Flow: Art and Ecology in the Time of Global Warming - symposium and exhibition

Authoring information

by Justene Merriman

Western's Art faculty, students, and art and climate scholars from throughout the Puget Sound region have come together to present an exhibition and symposium. Both events are inspired by the study of climate change and its effects on the Puget Sound region. Two large watershed systems define the region: the Salish Sea and the Columbia Basin. The collaboration focuses on themes such as resilience, place-based knowledge, community engagement, and sustainability. Both events take place in the Kittredge Gallery at University of Puget Sound in Tacoma.

The exhibition features the work of nine artists and collaborative teams working in the Salish Sea Watershed and Columbia River Basin. The artworks explore how land and place can help us connect and build new kinds of relationships in the face of accelerated climate change.

The symposium includes workshops, and facilitated conversations and presentations that engage with place/land based ways of knowing around the Columbia River basin and Salish Sea while contending with climate change. Nine individuals, listed on the exhibition page, co-organized this two day gathering, integrating reflection, discussion, and hands on interactive programming.

    Series of images each depicting densely packed wiggly lines that show waterflow on bodies of land


    monotone map showing densely packed lines of waterflow on a body of land
    October 23 - December 9

    In the Flow

    Art, Ecology, and Pedagogy

    This exhibition embodies and demonstrates place-based and land-based ways of knowing through art, artifacts, and interactive projects by artists, educators, and students from the Cascadia region. It serves as the nexus for the Flow: Art and Ecology in a Changing Climate symposium.
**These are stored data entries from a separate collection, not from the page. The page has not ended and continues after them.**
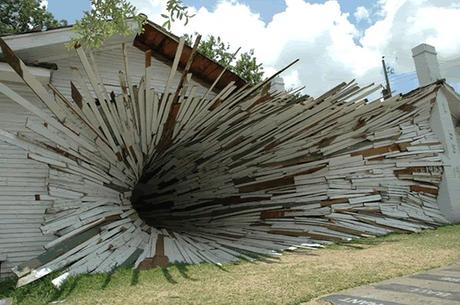 The width and height of the screenshot is (460, 305). What are the coordinates of `wall` in the screenshot? It's located at (19, 194). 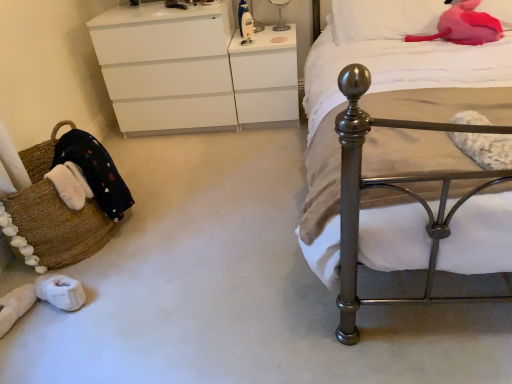 Question: In the image, is polished metal bed at right positioned in front of or behind transparent glass lamp at upper center?

Choices:
 (A) behind
 (B) front

Answer: (B)

Question: From a real-world perspective, is polished metal bed at right physically located above or below transparent glass lamp at upper center?

Choices:
 (A) below
 (B) above

Answer: (A)

Question: Which is nearer to the pink plush at upper right, positioned as the 1th pillow in left-to-right order?

Choices:
 (A) polished metal bed at right
 (B) brown woven basket at lower left
 (C) white matte chest of drawers at upper left
 (D) transparent glass lamp at upper center
 (E) white glossy changing table at upper center

Answer: (A)

Question: Which object is positioned farthest from the pink plush at upper right, positioned as the 1th pillow in left-to-right order?

Choices:
 (A) white matte chest of drawers at upper left
 (B) polished metal bed at right
 (C) pink plush pillow at upper right, which is the first pillow from right to left
 (D) transparent glass lamp at upper center
 (E) white glossy changing table at upper center

Answer: (A) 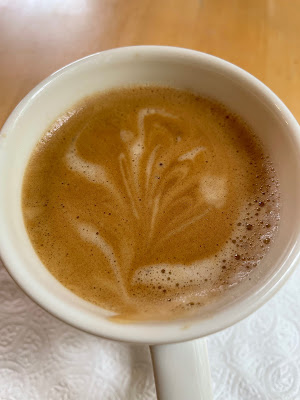 Identify the location of light glare. (65, 7). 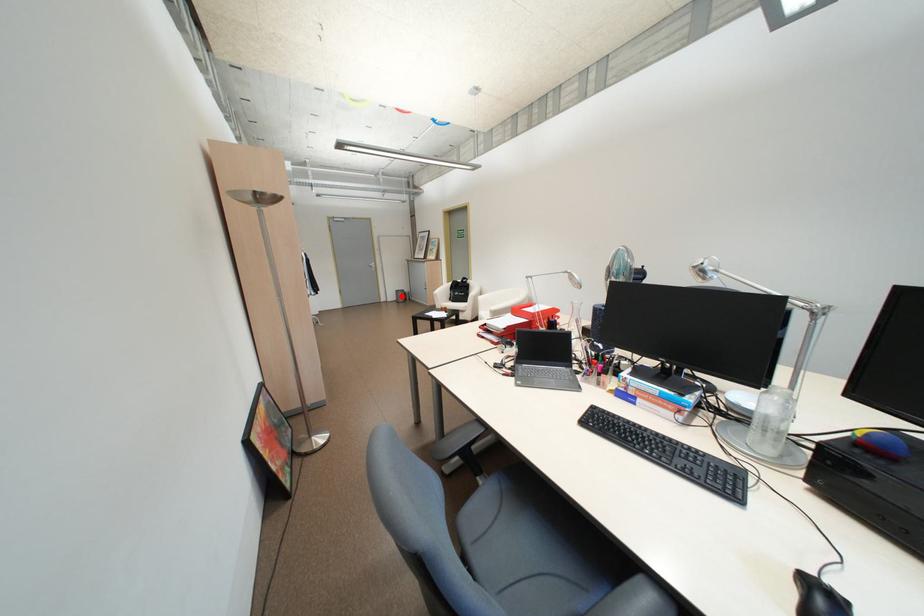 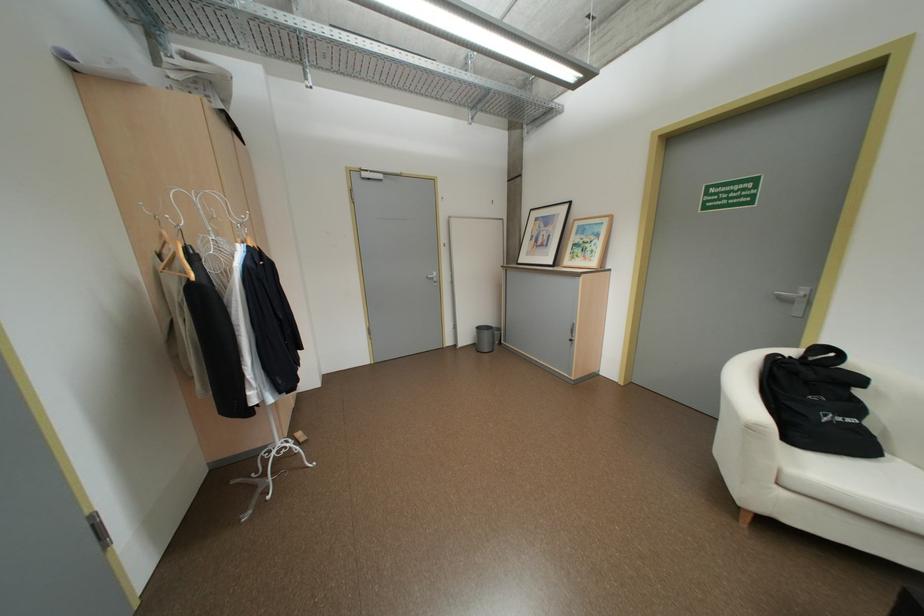 Question: A red point is marked in image1. In image2, is the corresponding 3D point closer to the camera or farther? Reply with the corresponding letter.

Choices:
 (A) The corresponding 3D point is closer.
 (B) The corresponding 3D point is farther.

Answer: (B) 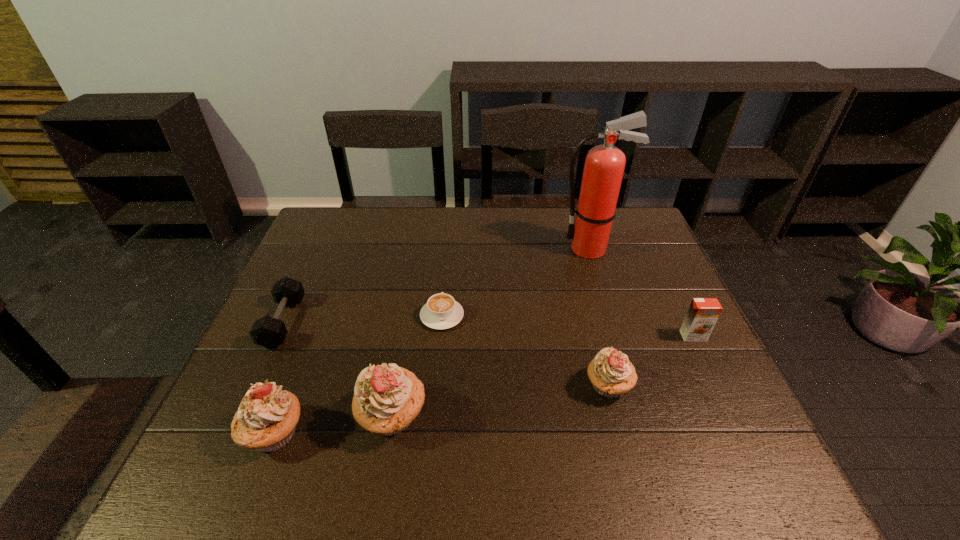 At what (x,y) coordinates should I click in order to perform the action: click on object located at the far edge. Please return your answer as a coordinate pair (x, y). Looking at the image, I should click on (604, 165).

At what (x,y) coordinates should I click in order to perform the action: click on cupcake that is at the left edge. Please return your answer as a coordinate pair (x, y). Image resolution: width=960 pixels, height=540 pixels. Looking at the image, I should click on (266, 419).

Identify the location of dumbbell at the left edge. (270, 332).

Find the location of `fire extinguisher that is positioned at the right edge`. fire extinguisher that is positioned at the right edge is located at coordinates (604, 165).

You are a GUI agent. You are given a task and a screenshot of the screen. Output one action in this format:
    pyautogui.click(x=<x>, y=<y>)
    Task: Click on the orange juice present at the right edge
    The width and height of the screenshot is (960, 540).
    Given the screenshot: What is the action you would take?
    (703, 313)

Identify the location of object at the near left corner. (266, 419).

Locate an element on the screen. object at the far right corner is located at coordinates (604, 165).

Locate an element on the screen. free space at the far edge of the desktop is located at coordinates (473, 216).

Image resolution: width=960 pixels, height=540 pixels. What are the coordinates of `vacant space at the near edge of the desktop` in the screenshot? It's located at (471, 435).

This screenshot has width=960, height=540. In the image, there is a desktop. In order to click on free region at the left edge in this screenshot , I will do `click(316, 291)`. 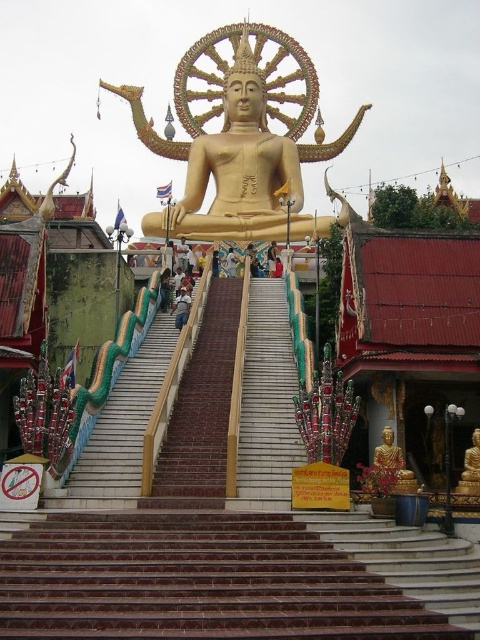 Who is lower down, white marble stairs at center or gold polished statue at center?

white marble stairs at center

In the scene shown: Does white marble stairs at center have a greater width compared to gold polished statue at center?

No.

This screenshot has width=480, height=640. What do you see at coordinates (228, 538) in the screenshot?
I see `white marble stairs at center` at bounding box center [228, 538].

At what (x,y) coordinates should I click in order to perform the action: click on white marble stairs at center. Please return your answer as a coordinate pair (x, y). This screenshot has width=480, height=640. Looking at the image, I should click on (228, 538). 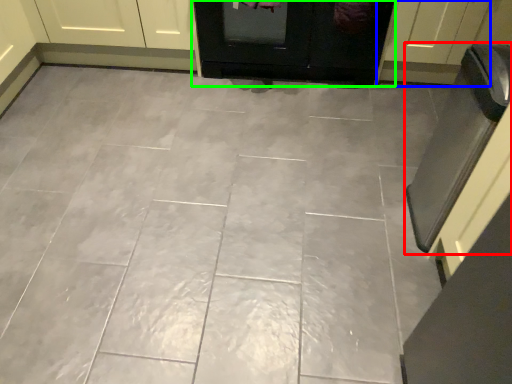 Question: Which object is the closest to the oven (highlighted by a red box)? Choose among these: door (highlighted by a blue box) or door (highlighted by a green box).

Choices:
 (A) door
 (B) door

Answer: (A) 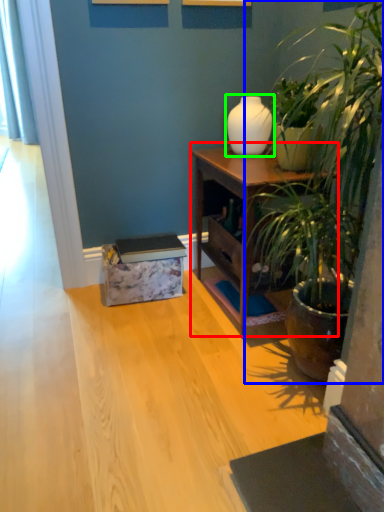 Question: Which is farther away from nightstand (highlighted by a red box)? houseplant (highlighted by a blue box) or vase (highlighted by a green box)?

Choices:
 (A) houseplant
 (B) vase

Answer: (A) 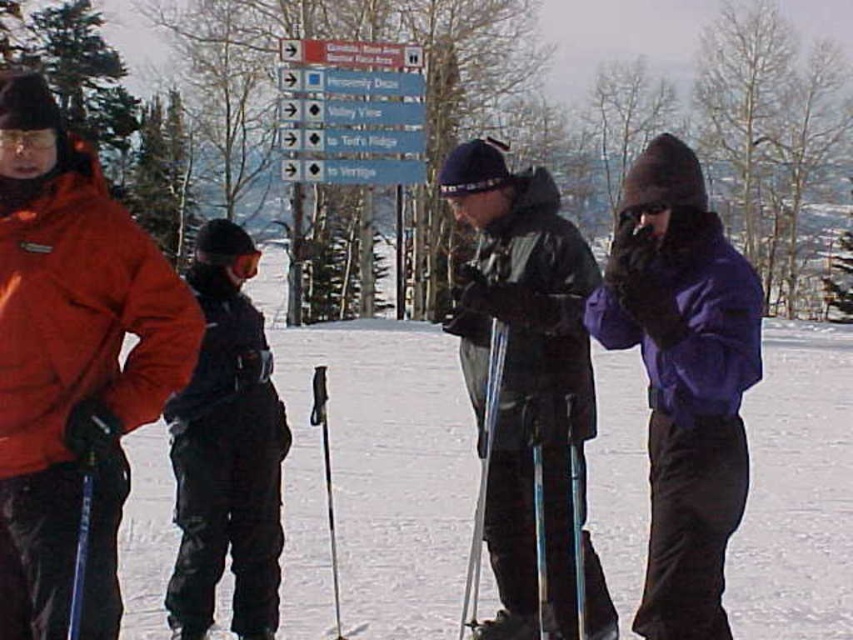 Question: Does orange softshell jacket at left lie in front of black matte ski pants at center?

Choices:
 (A) yes
 (B) no

Answer: (A)

Question: Which object is closer to the camera taking this photo?

Choices:
 (A) orange softshell jacket at left
 (B) blue metallic ski pole at center

Answer: (A)

Question: Considering the real-world distances, which object is closest to the orange softshell jacket at left?

Choices:
 (A) matte black ski pole at center
 (B) black matte ski pants at center

Answer: (B)

Question: Which point appears closest to the camera in this image?

Choices:
 (A) (138, 397)
 (B) (485, 470)
 (C) (218, 500)
 (D) (483, 204)

Answer: (A)

Question: Does purple fleece jacket at right appear under matte black ski pole at center?

Choices:
 (A) yes
 (B) no

Answer: (B)

Question: Does orange softshell jacket at left have a greater width compared to blue metallic ski pole at center?

Choices:
 (A) no
 (B) yes

Answer: (B) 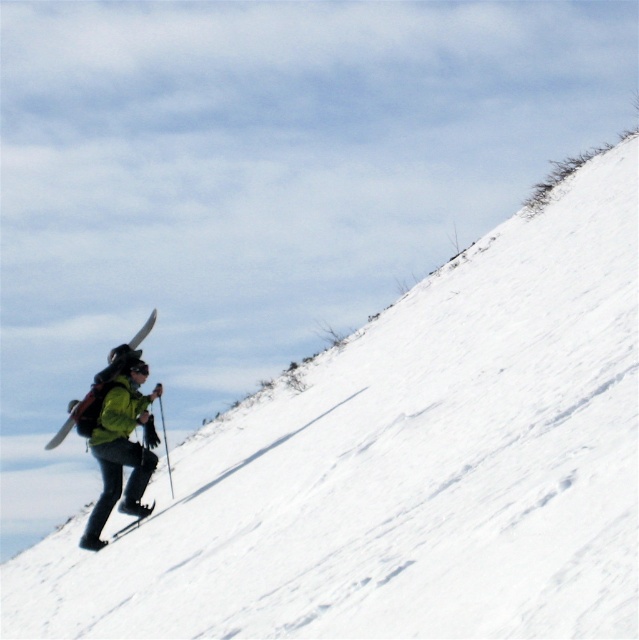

    densely spaced green and brown wiggly lines showing waterflow on an island
    November 3 - 4


    Art and Ecology in the Time of Global Warming

    Flow explores ways to integrate, embody, and enact intersections between art and ecology through direct engagement with matter and materials such as dyes, pigments, and mycelium, multi-sensory guided walks, reflection on positionality and place, and critical examination of language and classification’s role in creating a sense of place and displacement.

    Guiding themes and questions include:
    • What is the role of the artist as healer and maker in navigating this current moment?
    • How can approaches to reparative work and re-imagining be taught through creative practices?
    • How can place/land based knowledge teach us how to connect and build relationships?
    • How do we practice remediation and utilize loss?

    The symposium is free but interested participants will need to register.